You are viewing a plain text version of this content. The canonical link for it is here.
Posted to jira@arrow.apache.org by "Joris Van den Bossche (Jira)" <ji...@apache.org> on 2022/01/12 11:24:00 UTC

[jira] [Updated] (ARROW-15310) [C++][Python][Dataset] Detect (and warn?) when DirectoryPartitioning is parsing an actually hive-style file path?

     [ https://issues.apache.org/jira/browse/ARROW-15310?page=com.atlassian.jira.plugin.system.issuetabpanels:all-tabpanel ]

Joris Van den Bossche updated ARROW-15310:
------------------------------------------
    Description: 
When you have a hive-style partitioned dataset, with our current {{dataset(..)}} API, it's relatively easy to mess up the inferred partitioning and get confusing results. 
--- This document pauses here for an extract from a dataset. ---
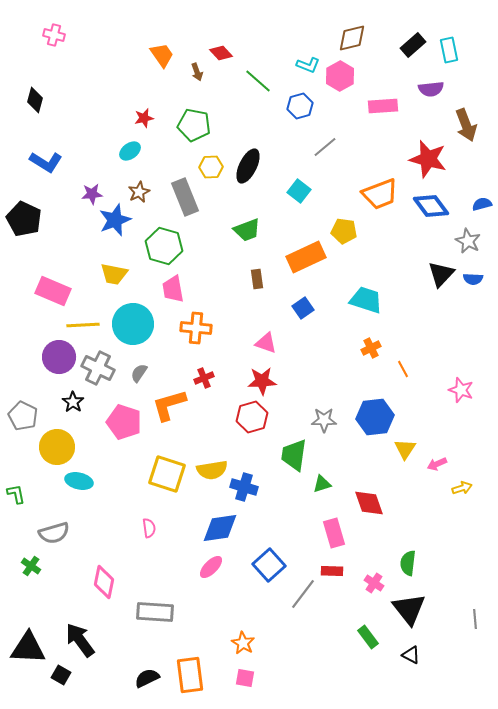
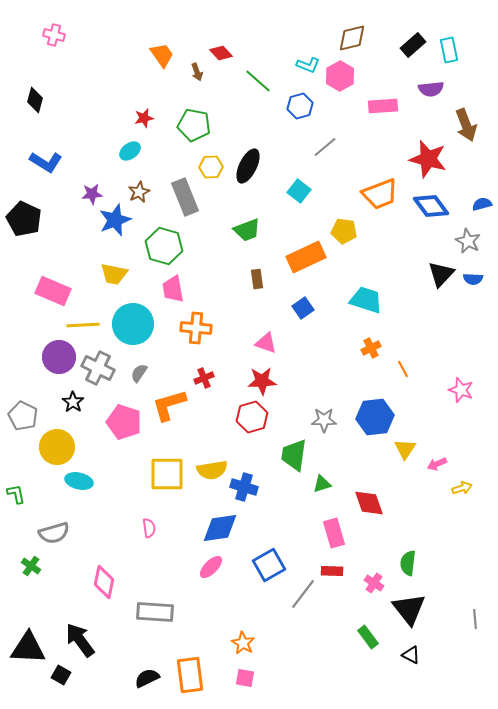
yellow square at (167, 474): rotated 18 degrees counterclockwise
blue square at (269, 565): rotated 12 degrees clockwise
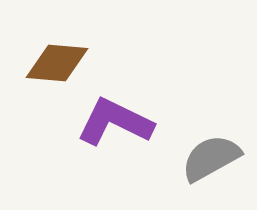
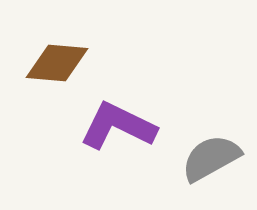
purple L-shape: moved 3 px right, 4 px down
For example, if you specify the partitioning field names with {{partitioning=[...]}} (which is not needed for hive style since those are inferred), we actually assume you want directory partitioning. This DirectoryPartitioning will then parse the hive-style file paths and take the full "key=value" as the data values for the field.  
And then, doing a filter can result in a confusing empty result (because "value" doesn't match "key=value").

I am wondering if we can't relatively cheaply detect this case, and eg give an informative warning about this to the user. 

Basically what happens is this:

{code:python}
>>> part = ds.DirectoryPartitioning(pa.schema([("part", "string")]))
>>> part.parse("part=a")
<pyarrow.dataset.Expression (part == "part=a")>
{code}

If the parsed value is a string that contains a "=" (and in this case also contains the field name), that is I think a clear sign that (in the large majority of cases) the user is doing something wrong.

I am not fully sure where and at what stage the check could be done though. Doing it for every path in the dataset might be too costly.


----

Illustrative code example:

{code:python}
import pyarrow as pa
import pyarrow.parquet as pq
import pyarrow.dataset as ds

import pathlib

## constructing a small dataset with 1 hive-style partitioning level

basedir = pathlib.Path(".") / "dataset_wrong_partitioning"
basedir.mkdir(exist_ok=True)

(basedir / "part=a").mkdir(exist_ok=True)
(basedir / "part=b").mkdir(exist_ok=True)

table1 = pa.table({'a': [1, 2, 3], 'b': [1, 2, 3]})
pq.write_table(table1, basedir / "part=a" / "data.parquet")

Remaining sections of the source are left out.